Our latest innovationHUB emphasized the need today’s companies have to build an innovation ecosystem open to different actors, independent of whether these are part of their own structure.
Calidad Pascual is a clear example, firstly because of its ambitious program that incorporates external startups and entrepreneurs to their innovation, but also because it has recently extended this work to actors within the organization.
We spoke with Javier Paniagua, Director of Digital Transformation at Calidad Pascual, about the open innovation program Pascual Startup Intrapreneurship, which uses an ideas crowdsourcing community to transform employees into intrapreneurs and opens the door for them to lead and develop their own projects.
Innovators (I): When we speak of innovation, is it a closed circuit, or is it also open to contributions from outside the company?
Javier Paniagua (JP): I believe it is crucial nowadays to gather knowledge and talent from all possible sources, within and without the company, even among competitors.

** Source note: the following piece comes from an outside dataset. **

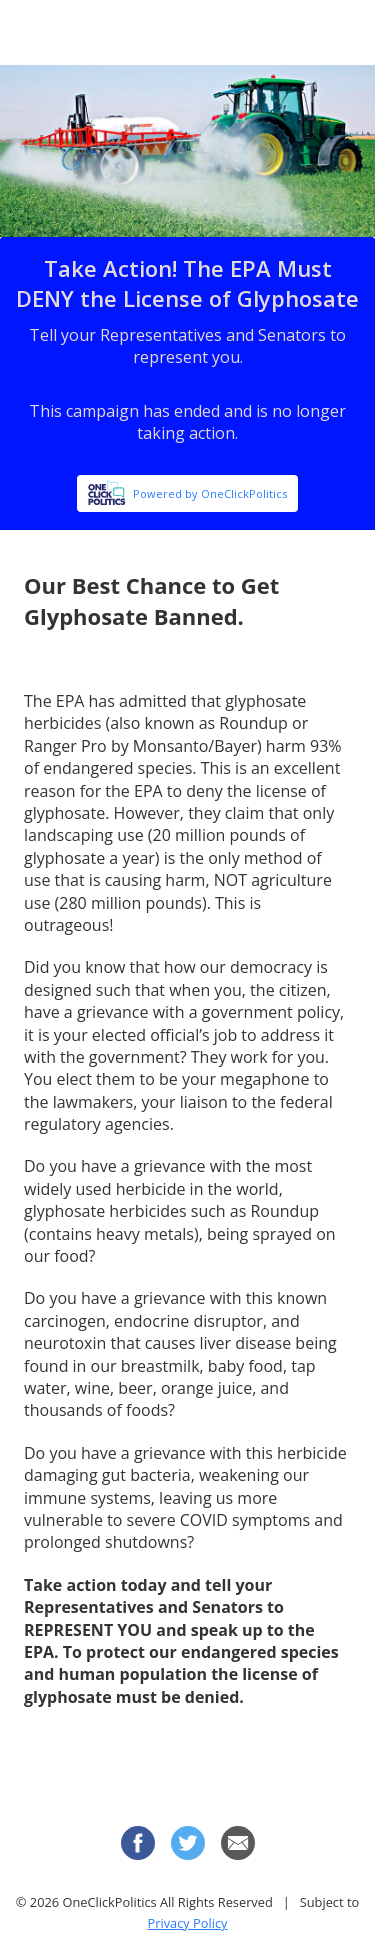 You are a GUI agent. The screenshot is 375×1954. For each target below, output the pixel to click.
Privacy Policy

We are moving toward an increasingly global economy, where innovating with your own abilities is no longer enough. We need to be quicker, go further than others. We have been doing so externally for two years, and internally we have just launched an intrapreneurship program with all our employees.
I: In this sense, it seems that when we talk about open innovation we only think of startups and external alliances, but what about your own employees?
JP: This program, called Pascual Startup Intrapreneurship, is open to contributions from all of the group’s employees, representing approximately 2,100 people. We use the program to gather ideas from our people for current and future business at Calidad Pascual.
I: When you give total freedom for people to share ideas, a certain dispersion seems inevitable. How can the program guarantee that these ideas focus on the organization’s objectives?
JP: Ideas shared by employees fall under seven categories that coincide with the organization’s strategic lines for 2020. Also, the program is completed with the launch of occasional challenges to stimulate the community. This gives us an active, living element that lets us analyze shared ideas in real time and focus them toward the launch of real projects that we can execute.
I: How does a program like this fit in the organization? Do you have to overcome internal resistance?
JP: It is not simple, because people are already very occupied with their daily work. But in the end, what we achieve is the ability to listen to and reward ideas by our employees. An effort must definitely be made, but that is a step you must choose to take, or not: there is no middle ground. And, in any event, the benefits we hope to obtain far outweigh the effort invested.